Excerpted data Start Marker
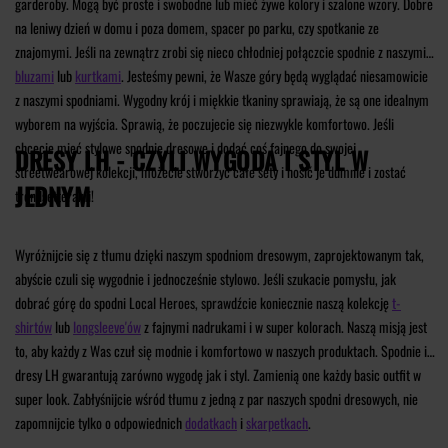
garderoby. Mogą być proste i swobodne lub mieć żywe kolory i szalone wzory. Dobre
na leniwy dzień w domu i poza domem, spacer po parku, czy spotkanie ze
znajomymi. Jeśli na zewnątrz zrobi się nieco chłodniej połączcie spodnie z naszymi
bluzami
lub
kurtkami
. Jesteśmy pewni, że Wasze góry będą wyglądać niesamowicie
z naszymi spodniami. Wygodny krój i miękkie tkaniny sprawiają, że są one idealnym
wyborem na wyjścia. Sprawią, że poczujecie się niezwykle komfortowo. Jeśli
chcecie mieć stylowe spodnie dresowe i dodać coś fajnego do swojej
DRESY LH - CZYLI WYGODA I STYL W
streetwearowej kolekcji, możecie stworzyć całe sety i nosić je dumnie i zostać
JEDNYM
trendsetterami!
Wyróżnijcie się z tłumu dzięki naszym spodniom dresowym, zaprojektowanym tak,
abyście czuli się wygodnie i jednocześnie stylowo.
Jeśli szukacie pomysłu, jak
dobrać górę do spodni Local Heroes, sprawdźcie koniecznie naszą kolekcję
t-
shirtów
lub
longsleeve'ów
z fajnymi nadrukami i w super kolorach. Naszą misją jest
to, aby każdy z Was czuł się modnie i komfortowo w naszych produktach. Spodnie i
dresy LH gwarantują zarówno wygodę jak i styl. Zamienią one każdy basic outfit w
super look. Zabłyśnijcie wśród tłumu z jedną z par naszych spodni dresowych, nie
zapomnijcie tylko o odpowiednich
dodatkach
i
skarpetkach
.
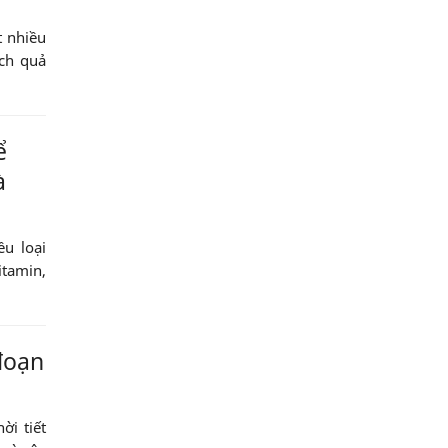
t nhiều
ạch quả
ể
à
ều loại
itamin,
 đoạn
ời tiết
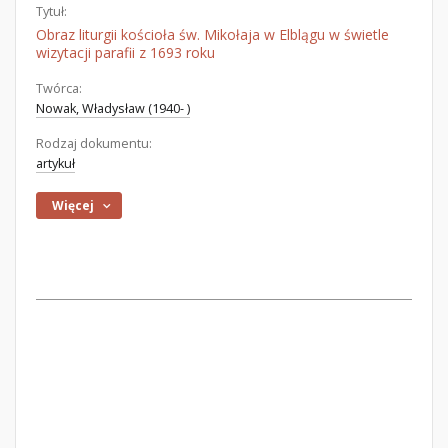
Tytuł:
Obraz liturgii kościoła św. Mikołaja w Elblągu w świetle
wizytacji parafii z 1693 roku
Twórca:
Nowak, Władysław (1940- )
Rodzaj dokumentu:
artykuł
Więcej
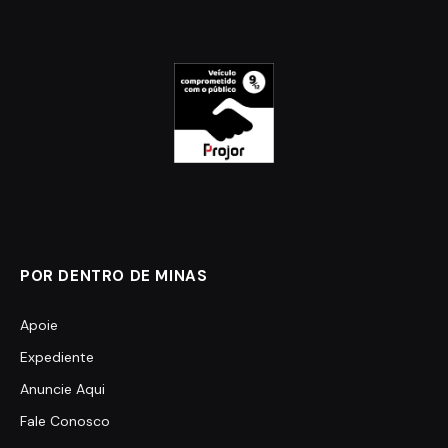
POR DENTRO DE MINAS
Apoie
Expediente
Anuncie Aqui
Fale Conosco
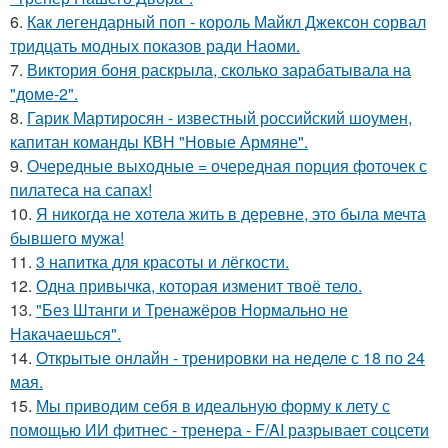
6.
Как легендарный поп - король Майкл Джексон сорвал
тридцать модных показов ради Наоми.
7.
Виктория боня раскрыла, сколько зарабатывала на
"доме-2".
8.
Гарик Мартиросян - известный российский шоумен,
капитан команды КВН "Новые Армяне".
9.
Очередные выходные = очередная порция фоточек с
пилатеса на сапах!
10.
Я никогда не хотела жить в деревне, это была мечта
бывшего мужа!
11.
3 напитка для красоты и лёгкости.
12.
Одна привычка, которая изменит твоё тело.
13.
"Без Штанги и Тренажёров Нормально не
Накачаешься".
14.
Открытые онлайн - тренировки на неделе с 18 по 24
мая.
15.
Мы приводим себя в идеальную форму к лету с
помощью ИИ фитнес - тренера - F/AI разрывает соцсети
Excerpted data End Marker
[Task requirements]:
Reproduce the material above exactly, but only from the line with "Jeśli szukacie pomysłu, jak" through its last line, leaving pictures out.

[Exercise result]:
Jeśli szukacie pomysłu, jak
dobrać górę do spodni Local Heroes, sprawdźcie koniecznie naszą kolekcję
t-
shirtów
lub
longsleeve'ów
z fajnymi nadrukami i w super kolorach. Naszą misją jest
to, aby każdy z Was czuł się modnie i komfortowo w naszych produktach. Spodnie i
dresy LH gwarantują zarówno wygodę jak i styl. Zamienią one każdy basic outfit w
super look. Zabłyśnijcie wśród tłumu z jedną z par naszych spodni dresowych, nie
zapomnijcie tylko o odpowiednich
dodatkach
i
skarpetkach
.
t nhiều
ạch quả
ể
à
ều loại
itamin,
 đoạn
ời tiết
Tytuł:
Obraz liturgii kościoła św. Mikołaja w Elblągu w świetle
wizytacji parafii z 1693 roku
Twórca:
Nowak, Władysław (1940- )
Rodzaj dokumentu:
artykuł
Więcej
POR DENTRO DE MINAS
Apoie
Expediente
Anuncie Aqui
Fale Conosco
6.
Как легендарный поп - король Майкл Джексон сорвал
тридцать модных показов ради Наоми.
7.
Виктория боня раскрыла, сколько зарабатывала на
"доме-2".
8.
Гарик Мартиросян - известный российский шоумен,
капитан команды КВН "Новые Армяне".
9.
Очередные выходные = очередная порция фоточек с
пилатеса на сапах!
10.
Я никогда не хотела жить в деревне, это была мечта
бывшего мужа!
11.
3 напитка для красоты и лёгкости.
12.
Одна привычка, которая изменит твоё тело.
13.
"Без Штанги и Тренажёров Нормально не
Накачаешься".
14.
Открытые онлайн - тренировки на неделе с 18 по 24
мая.
15.
Мы приводим себя в идеальную форму к лету с
помощью ИИ фитнес - тренера - F/AI разрывает соцсети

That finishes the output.